La CDC et nos députés s'accordent à dire que le principe du " zéro artificialisation nette " n'est pas adapté à la Guyane. Pourquoi s'y plier alors ?

D'abord, l'Opération d'intérêt national (OIN) Guyane n'est pas concernée par les quotas régionaux d'artificialisation, car elle relève d'un projet d'envergure nationale. Mais plus largement, appliquer les mêmes règles que dans l'Hexagone n'a pas de sens : la Guyane est couverte à 95 % de forêt.
L'artificialisation doit être pensée autrement : il faut évidemment protéger les zones à enjeux écologiques, les corridors, mais un calcul surfacique brut n'a pas de pertinence ici.
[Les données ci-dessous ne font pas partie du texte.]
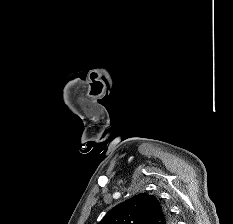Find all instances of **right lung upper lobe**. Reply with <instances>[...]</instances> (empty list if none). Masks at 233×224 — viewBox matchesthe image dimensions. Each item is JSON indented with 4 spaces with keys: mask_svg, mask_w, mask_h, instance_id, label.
Here are the masks:
<instances>
[{
    "mask_svg": "<svg viewBox=\"0 0 233 224\" xmlns=\"http://www.w3.org/2000/svg\"><path fill=\"white\" fill-rule=\"evenodd\" d=\"M165 207L153 195L138 194L111 209L98 224H171Z\"/></svg>",
    "mask_w": 233,
    "mask_h": 224,
    "instance_id": "1",
    "label": "right lung upper lobe"
}]
</instances>
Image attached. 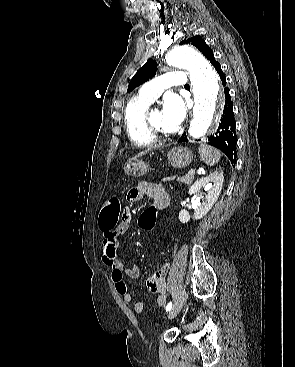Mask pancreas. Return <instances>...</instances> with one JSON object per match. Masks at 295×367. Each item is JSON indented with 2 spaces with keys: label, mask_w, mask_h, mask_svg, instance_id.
Masks as SVG:
<instances>
[{
  "label": "pancreas",
  "mask_w": 295,
  "mask_h": 367,
  "mask_svg": "<svg viewBox=\"0 0 295 367\" xmlns=\"http://www.w3.org/2000/svg\"><path fill=\"white\" fill-rule=\"evenodd\" d=\"M176 176H171V177H165L163 178V181H171V180H175ZM177 181L179 182H183L185 184H190L193 181V176L192 175H185V176H181L177 178Z\"/></svg>",
  "instance_id": "cf45deb5"
}]
</instances>
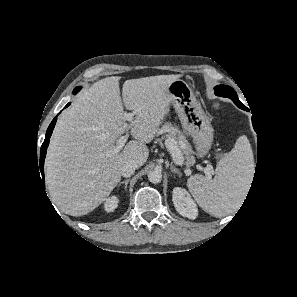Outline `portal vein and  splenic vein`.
Segmentation results:
<instances>
[{"instance_id": "1", "label": "portal vein and splenic vein", "mask_w": 297, "mask_h": 297, "mask_svg": "<svg viewBox=\"0 0 297 297\" xmlns=\"http://www.w3.org/2000/svg\"><path fill=\"white\" fill-rule=\"evenodd\" d=\"M137 112L136 111H133L132 113H127L125 114V119L126 120H132V118L134 117V115L136 114ZM164 131V130H163ZM128 139V135H123L121 136L118 140H117V143H116V146L115 148L111 151L113 154L114 153H118L121 151V149L123 148V146L125 145L126 141ZM165 146L167 148V150L170 152L171 156L173 157L174 161L177 163V164H182L184 162V158L183 156L179 155L176 150V146L175 144L167 139L165 141ZM211 170H212V166L211 165H208L207 168L203 169L204 173L207 175V176H210V173H211ZM191 171L189 169L186 170V174L187 175H190Z\"/></svg>"}]
</instances>
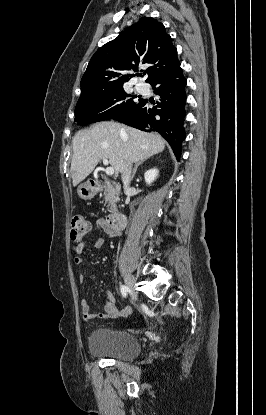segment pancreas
<instances>
[{"label": "pancreas", "instance_id": "1", "mask_svg": "<svg viewBox=\"0 0 266 415\" xmlns=\"http://www.w3.org/2000/svg\"><path fill=\"white\" fill-rule=\"evenodd\" d=\"M104 193L103 197L105 199V202L107 203L108 211L112 213L117 212L116 203L119 200V190L117 187H114L109 182H105L104 184Z\"/></svg>", "mask_w": 266, "mask_h": 415}]
</instances>
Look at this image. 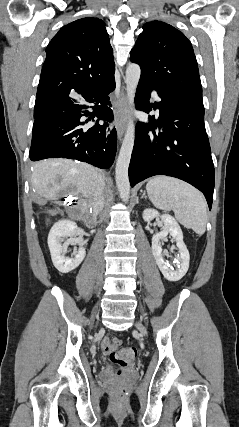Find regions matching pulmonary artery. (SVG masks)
<instances>
[{
    "instance_id": "1",
    "label": "pulmonary artery",
    "mask_w": 239,
    "mask_h": 427,
    "mask_svg": "<svg viewBox=\"0 0 239 427\" xmlns=\"http://www.w3.org/2000/svg\"><path fill=\"white\" fill-rule=\"evenodd\" d=\"M153 94H154V96H155L156 100H158V101H159V97H158L157 93H156L155 91H153Z\"/></svg>"
}]
</instances>
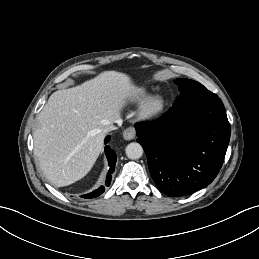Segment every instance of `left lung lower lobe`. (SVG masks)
<instances>
[{
	"label": "left lung lower lobe",
	"mask_w": 259,
	"mask_h": 259,
	"mask_svg": "<svg viewBox=\"0 0 259 259\" xmlns=\"http://www.w3.org/2000/svg\"><path fill=\"white\" fill-rule=\"evenodd\" d=\"M135 128L157 188L172 197L190 195L215 179L231 133L219 97L170 109Z\"/></svg>",
	"instance_id": "0a47b994"
}]
</instances>
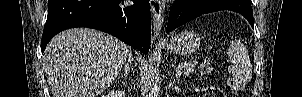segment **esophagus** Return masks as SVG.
<instances>
[{"mask_svg": "<svg viewBox=\"0 0 302 97\" xmlns=\"http://www.w3.org/2000/svg\"><path fill=\"white\" fill-rule=\"evenodd\" d=\"M151 12L153 16V31L156 38L160 37L162 24L164 21V5L160 0H150Z\"/></svg>", "mask_w": 302, "mask_h": 97, "instance_id": "34e87169", "label": "esophagus"}]
</instances>
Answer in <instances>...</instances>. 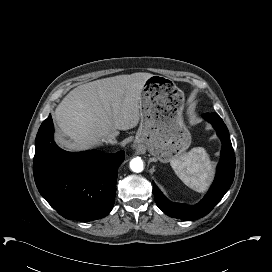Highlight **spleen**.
<instances>
[{"label": "spleen", "instance_id": "1", "mask_svg": "<svg viewBox=\"0 0 272 272\" xmlns=\"http://www.w3.org/2000/svg\"><path fill=\"white\" fill-rule=\"evenodd\" d=\"M171 167L180 180L197 192H204L213 175L212 162L206 150L202 147L191 149L174 157Z\"/></svg>", "mask_w": 272, "mask_h": 272}]
</instances>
Il appartient désormais aux parlementaires d'adapter la loi ; certains amendements sont déjà portés à l'Assemblée.
 
 

 
 
 

Vous êtes aussi opérateur foncier pour plusieurs projets, dont la rénovation urbaine. Où en est ce travail ?

Nous maîtrisons le foncier pour le compte des collectivités, par exemple pour le TCSP de l'agglomération ou pour les opérations de rénovation urbaine. Nous intervenons aussi sur des projets comme l'échangeur des Maringouins ou le nouveau pont de Saut-Sabat. Aujourd'hui, nous avons environ 40 millions d'euros engagés dans des opérations de portage foncier. Pour l'échangeur des Maringouins, les acquisitions de terrain sont très avancées et devraient être bouclées d'ici à la fin de l'année. Ce n'est qu'après cela que les études techniques pourront aboutir.
Nous avons également travaillé sur les emprises nécessaires au doublement de la RN1 entre Balata et le carrefour de Carapa, ainsi que sur les abords du carrefour de la Chaumière, où un futur échangeur est prévu. Pour le boulevard urbain de Soula, les études d'ingénierie viennent d'être lancées ; les acquisitions suivront dès que l'emprise sera définie.
 

En résumé, le rapport de la Cour des comptes, il a tapé les fesses de qui ?

Un peu tout le monde : les collectivités comme les établissements publics. Nous avons beaucoup échangé avec la Cour pendant six mois ; il n'y a donc pas eu de surprise. Le ton des titres est sévère, mais le contenu est plus nuancé. À nous d'en tirer les leçons et d'ajuster notre organisation en conséquence.